■ What the exercise asks ■
While you copy the lines below, skip the pictures and keep the rest exact.

___ Recorded information

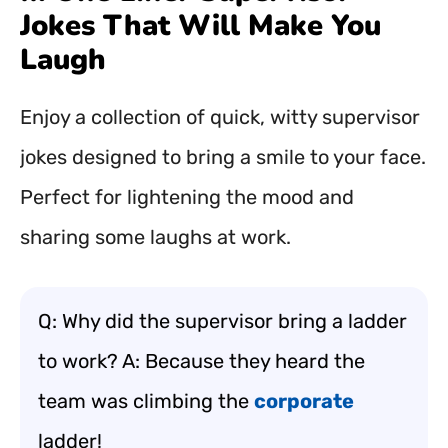
Jokes That Will Make You
Laugh
Enjoy a collection of quick, witty supervisor
jokes designed to bring a smile to your face.
Perfect for lightening the mood and
sharing some laughs at work.
Q: Why did the supervisor bring a ladder
to work? A: Because they heard the
team was climbing the
corporate
ladder!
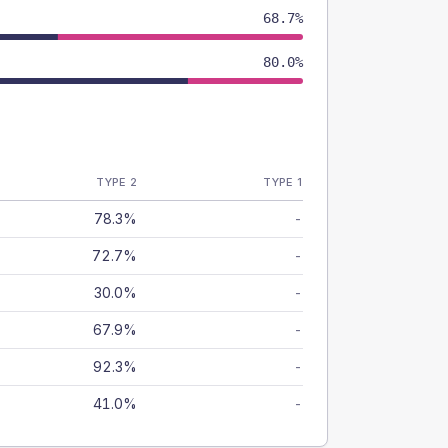
68.7%
80.0%
TYPE 2
TYPE 1
78.3%
-
72.7%
-
30.0%
-
67.9%
-
92.3%
-
41.0%
-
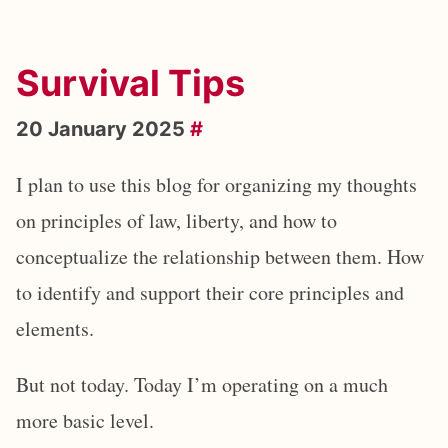
Survival Tips
20 January 2025
#
I plan to use this blog for organizing my thoughts
on principles of law, liberty, and how to
conceptualize the relationship between them. How
to identify and support their core principles and
elements.
But not today. Today I’m operating on a much
more basic level.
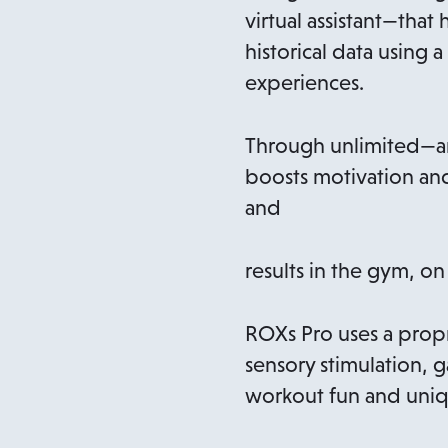
virtual assistant—that
historical data using
experiences.
Through unlimited—and
boosts motivation and
and
results in the gym, on
ROXs Pro uses a propr
sensory stimulation, 
workout fun and uniq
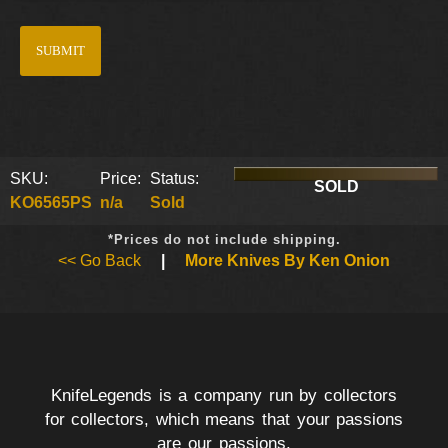
SKU:
Price:
Status:
SOLD
KO6565PS
n/a
Sold
*Prices do not include shipping.
<< Go Back
|
More Knives By Ken Onion
KnifeLegends is a company run by collectors
for collectors, which means that your passions
are our passions.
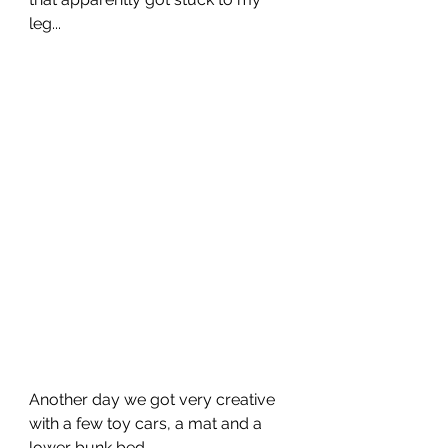
leg...
Another day we got very creative 
with a few toy cars, a mat and a 
lower bunk bed...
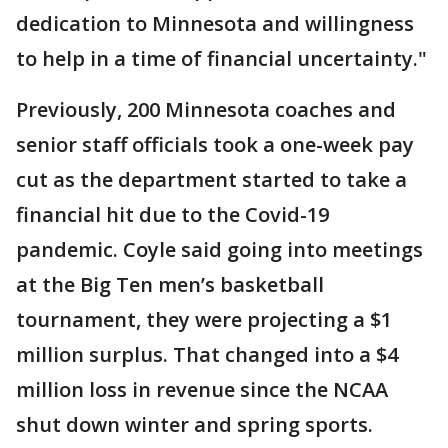
dedication to Minnesota and willingness
to help in a time of financial uncertainty."
Previously, 200 Minnesota coaches and
senior staff officials took a one-week pay
cut as the department started to take a
financial hit due to the Covid-19
pandemic. Coyle said going into meetings
at the Big Ten men’s basketball
tournament, they were projecting a $1
million surplus. That changed into a $4
million loss in revenue since the NCAA
shut down winter and spring sports.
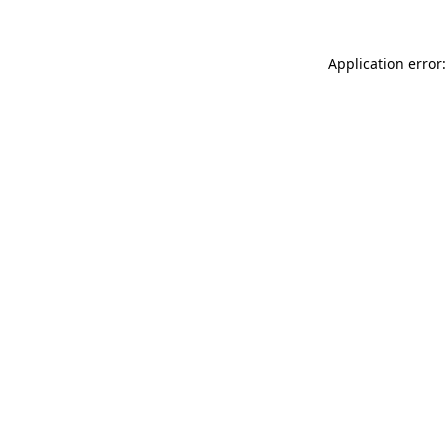
Application error:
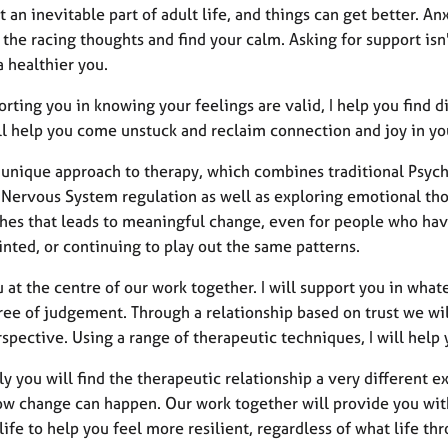
’t an inevitable part of adult life, and things can get better. An
he racing thoughts and find your calm. Asking for support isn'
 healthier you.
rting you in knowing your feelings are valid, I help you find d
ll help you come unstuck and reclaim connection and joy in you
 a unique approach to therapy, which combines traditional Psyc
 Nervous System regulation as well as exploring emotional thou
es that leads to meaningful change, even for people who have t
nted, or continuing to play out the same patterns.
u at the centre of our work together. I will support you in whate
ree of judgement. Through a relationship based on trust we wi
spective. Using a range of therapeutic techniques, I will help
kely you will find the therapeutic relationship a very different e
ow change can happen. Our work together will provide you wit
 life to help you feel more resilient, regardless of what life th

______

■ Exercise result ■
Jokes That Will Make You
Laugh
Enjoy a collection of quick, witty supervisor
jokes designed to bring a smile to your face.
Perfect for lightening the mood and
sharing some laughs at work.
Q: Why did the supervisor bring a ladder
to work? A: Because they heard the
team was climbing the
corporate
ladder!
68.7%
80.0%
TYPE 2
TYPE 1
78.3%
-
72.7%
-
30.0%
-
67.9%
-
92.3%
-
41.0%
-
Survival Tips
20 January 2025
#
I plan to use this blog for organizing my thoughts
on principles of law, liberty, and how to
conceptualize the relationship between them. How
to identify and support their core principles and
elements.
But not today. Today I’m operating on a much
more basic level.
virtual assistant—that
historical data using
experiences.
Through unlimited—and
boosts motivation and
and
results in the gym, on
ROXs Pro uses a propr
sensory stimulation, 
workout fun and uniq
SKU:
Price:
Status:
SOLD
KO6565PS
n/a
Sold
*Prices do not include shipping.
<< Go Back
|
More Knives By Ken Onion
KnifeLegends is a company run by collectors
for collectors, which means that your passions
are our passions.
leg...
Another day we got very creative 
with a few toy cars, a mat and a 
lower bunk bed...
dedication to Minnesota and willingness
to help in a time of financial uncertainty."
Previously, 200 Minnesota coaches and
senior staff officials took a one-week pay
cut as the department started to take a
financial hit due to the Covid-19
pandemic. Coyle said going into meetings
at the Big Ten men’s basketball
tournament, they were projecting a $1
million surplus. That changed into a $4
million loss in revenue since the NCAA
shut down winter and spring sports.
Application error:
’t an inevitable part of adult life, and things can get better. An
he racing thoughts and find your calm. Asking for support isn'
 healthier you.
rting you in knowing your feelings are valid, I help you find d
ll help you come unstuck and reclaim connection and joy in you
 a unique approach to therapy, which combines traditional Psyc
 Nervous System regulation as well as exploring emotional thou
es that leads to meaningful change, even for people who have t
nted, or continuing to play out the same patterns.
u at the centre of our work together. I will support you in whate
ree of judgement. Through a relationship based on trust we wi
spective. Using a range of therapeutic techniques, I will help
kely you will find the therapeutic relationship a very different e
ow change can happen. Our work together will provide you wit
 life to help you feel more resilient, regardless of what life th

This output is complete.